Well MCMC can just stay where it was and try a new trajectory, not sure VI can do anything? It’s a deterministic optimization no?

It could backtrack and adjust learning rate, or try a new batch (in minibatch setting). Optax for example has apply_if_finite, which would for us to have in combination with other stochastic optimization niceties like gradient clipping and learning rate scheduling

@ricardoV94 It occurs on the same dataset that I use pm.sample(). I haven’t tried it out on any larger set.
@jessegrabowski Do you know of any workaround / ways to troubleshoot? I’m not really understanding the NaN issue when my dataset doesn’t have any NaNs..

The nan happens in the optimization, because it gets too extreme gradients probably

Is there a typical workflow for trying to deal with that?

Try a different optimizer, and/or adjust the learning rate.
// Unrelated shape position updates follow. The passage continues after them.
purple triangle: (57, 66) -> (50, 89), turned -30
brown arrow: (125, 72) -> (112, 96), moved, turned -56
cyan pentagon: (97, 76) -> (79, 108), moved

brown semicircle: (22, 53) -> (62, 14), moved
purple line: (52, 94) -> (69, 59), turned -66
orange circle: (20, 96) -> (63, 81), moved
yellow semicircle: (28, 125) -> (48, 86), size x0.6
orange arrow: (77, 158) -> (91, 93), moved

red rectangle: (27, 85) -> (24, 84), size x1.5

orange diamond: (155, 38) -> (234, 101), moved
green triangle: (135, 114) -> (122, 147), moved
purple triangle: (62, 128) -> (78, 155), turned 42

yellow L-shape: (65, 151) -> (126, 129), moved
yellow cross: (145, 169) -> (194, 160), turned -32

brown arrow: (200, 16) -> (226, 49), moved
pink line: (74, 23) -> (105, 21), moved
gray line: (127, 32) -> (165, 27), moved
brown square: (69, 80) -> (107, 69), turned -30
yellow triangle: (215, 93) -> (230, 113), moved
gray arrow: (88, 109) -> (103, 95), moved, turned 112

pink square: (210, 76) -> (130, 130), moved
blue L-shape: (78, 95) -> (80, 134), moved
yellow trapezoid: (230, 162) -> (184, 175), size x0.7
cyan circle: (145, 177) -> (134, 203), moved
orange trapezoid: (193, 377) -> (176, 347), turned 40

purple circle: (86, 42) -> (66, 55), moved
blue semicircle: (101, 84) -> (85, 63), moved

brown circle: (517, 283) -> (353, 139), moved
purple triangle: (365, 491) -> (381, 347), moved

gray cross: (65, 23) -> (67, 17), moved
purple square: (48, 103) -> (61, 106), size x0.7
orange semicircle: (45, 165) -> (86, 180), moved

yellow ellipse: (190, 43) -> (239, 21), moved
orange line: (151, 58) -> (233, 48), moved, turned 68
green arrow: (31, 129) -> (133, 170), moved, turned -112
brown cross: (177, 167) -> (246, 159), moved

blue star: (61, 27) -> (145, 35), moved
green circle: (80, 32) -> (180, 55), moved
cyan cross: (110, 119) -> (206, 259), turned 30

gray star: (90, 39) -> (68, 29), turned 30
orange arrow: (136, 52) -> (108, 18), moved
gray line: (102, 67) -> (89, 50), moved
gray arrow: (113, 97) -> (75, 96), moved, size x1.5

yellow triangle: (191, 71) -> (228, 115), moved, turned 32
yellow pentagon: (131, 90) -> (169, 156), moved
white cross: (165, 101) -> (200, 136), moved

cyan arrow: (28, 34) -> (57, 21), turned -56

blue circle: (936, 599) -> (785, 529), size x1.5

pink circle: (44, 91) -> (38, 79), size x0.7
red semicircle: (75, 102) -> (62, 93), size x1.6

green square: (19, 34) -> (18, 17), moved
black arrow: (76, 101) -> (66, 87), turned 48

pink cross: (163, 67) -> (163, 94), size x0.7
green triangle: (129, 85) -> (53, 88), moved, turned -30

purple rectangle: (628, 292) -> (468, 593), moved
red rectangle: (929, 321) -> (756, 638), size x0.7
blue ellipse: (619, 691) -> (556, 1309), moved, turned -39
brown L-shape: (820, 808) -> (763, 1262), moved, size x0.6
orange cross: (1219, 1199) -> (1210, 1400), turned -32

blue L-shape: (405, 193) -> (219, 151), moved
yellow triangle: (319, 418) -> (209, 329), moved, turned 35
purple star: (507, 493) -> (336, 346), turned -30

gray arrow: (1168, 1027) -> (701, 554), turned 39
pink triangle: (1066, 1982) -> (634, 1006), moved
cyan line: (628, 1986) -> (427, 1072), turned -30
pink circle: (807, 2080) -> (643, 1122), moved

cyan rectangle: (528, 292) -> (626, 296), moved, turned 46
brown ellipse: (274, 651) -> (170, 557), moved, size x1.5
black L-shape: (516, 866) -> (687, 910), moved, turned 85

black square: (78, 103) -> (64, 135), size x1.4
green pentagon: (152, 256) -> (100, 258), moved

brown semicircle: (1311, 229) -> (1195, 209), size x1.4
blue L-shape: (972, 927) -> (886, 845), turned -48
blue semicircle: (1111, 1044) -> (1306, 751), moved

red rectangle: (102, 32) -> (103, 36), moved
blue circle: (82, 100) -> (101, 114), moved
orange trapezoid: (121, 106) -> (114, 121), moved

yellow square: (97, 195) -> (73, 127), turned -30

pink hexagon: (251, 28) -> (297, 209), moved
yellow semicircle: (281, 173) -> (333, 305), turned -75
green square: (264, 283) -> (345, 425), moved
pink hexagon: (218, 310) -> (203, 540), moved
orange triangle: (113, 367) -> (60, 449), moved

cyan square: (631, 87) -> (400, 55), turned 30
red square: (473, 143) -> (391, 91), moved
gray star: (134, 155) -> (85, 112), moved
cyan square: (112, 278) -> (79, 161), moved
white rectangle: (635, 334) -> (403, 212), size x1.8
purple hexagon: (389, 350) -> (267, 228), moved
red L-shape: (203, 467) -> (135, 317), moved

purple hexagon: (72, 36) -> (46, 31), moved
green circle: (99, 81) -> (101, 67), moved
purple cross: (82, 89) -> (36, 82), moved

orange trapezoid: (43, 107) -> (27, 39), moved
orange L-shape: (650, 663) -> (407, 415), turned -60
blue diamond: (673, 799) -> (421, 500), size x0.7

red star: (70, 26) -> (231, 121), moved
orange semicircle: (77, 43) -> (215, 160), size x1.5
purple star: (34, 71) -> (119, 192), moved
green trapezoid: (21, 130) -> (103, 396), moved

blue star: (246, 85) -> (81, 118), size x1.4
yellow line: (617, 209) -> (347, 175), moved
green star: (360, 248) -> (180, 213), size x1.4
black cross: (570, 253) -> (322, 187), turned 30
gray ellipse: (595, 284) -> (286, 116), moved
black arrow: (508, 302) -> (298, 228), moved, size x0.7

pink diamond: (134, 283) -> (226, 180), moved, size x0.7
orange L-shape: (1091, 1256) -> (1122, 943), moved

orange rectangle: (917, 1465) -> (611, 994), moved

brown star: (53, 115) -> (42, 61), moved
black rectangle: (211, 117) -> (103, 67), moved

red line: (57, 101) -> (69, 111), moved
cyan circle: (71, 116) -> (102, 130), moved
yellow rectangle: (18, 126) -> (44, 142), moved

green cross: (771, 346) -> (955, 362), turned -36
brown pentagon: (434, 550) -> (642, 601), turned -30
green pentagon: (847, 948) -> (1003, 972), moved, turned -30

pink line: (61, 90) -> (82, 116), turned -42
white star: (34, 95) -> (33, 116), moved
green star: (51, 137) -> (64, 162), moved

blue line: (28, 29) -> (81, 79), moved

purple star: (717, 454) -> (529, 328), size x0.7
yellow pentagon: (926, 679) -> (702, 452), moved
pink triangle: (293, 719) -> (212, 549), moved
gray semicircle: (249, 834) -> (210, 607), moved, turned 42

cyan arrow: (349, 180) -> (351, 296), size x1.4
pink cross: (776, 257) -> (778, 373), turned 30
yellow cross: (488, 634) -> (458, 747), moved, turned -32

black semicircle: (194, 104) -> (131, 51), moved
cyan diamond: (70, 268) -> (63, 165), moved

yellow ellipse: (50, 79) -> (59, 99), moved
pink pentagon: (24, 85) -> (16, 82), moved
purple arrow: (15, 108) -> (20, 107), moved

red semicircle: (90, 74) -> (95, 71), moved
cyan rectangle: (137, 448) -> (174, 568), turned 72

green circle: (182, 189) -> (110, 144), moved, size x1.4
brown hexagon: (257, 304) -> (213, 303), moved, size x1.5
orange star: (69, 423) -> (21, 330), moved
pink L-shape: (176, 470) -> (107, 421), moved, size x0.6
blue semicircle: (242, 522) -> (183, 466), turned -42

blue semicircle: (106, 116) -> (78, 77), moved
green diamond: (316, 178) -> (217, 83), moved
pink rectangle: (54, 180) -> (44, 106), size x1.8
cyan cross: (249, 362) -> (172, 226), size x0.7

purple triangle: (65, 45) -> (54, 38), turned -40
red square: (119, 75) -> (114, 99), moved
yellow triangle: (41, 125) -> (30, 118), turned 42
For optimizers with momentum parameters, you can play around with those as well.

As I mentioned, we don’t have fancier tools like gradient clipping/learning rate scheduling/retry on nan (yet!), so help wanted.

1 Like

Will follow up if I find something that works :+1:

In my (admittedly limited) experience, I’ve found RMSProp to be a good one to try first.

I think I may be out of luck for the time being–I’ve tried to run through the the different optimizers and their parameters, but haven’t gotten anything to run. I wonder if you’ve ever tried anything like splitting the dataset into batches and running multiple processes in parallel with pm.sample()? Of course, this assumes my model would sample successfully on datasets that could have slight underlying differences.

Can you post you model, or something similar to it? I’m curious to see if there’s any exotic features that would cause ADVI to just totally fail

Sure, for some context, each record in my dataset is a customer transaction. Each customer will have 1+ records, and each record has a value and a transaction type. I have implemented (or, have tried to implement)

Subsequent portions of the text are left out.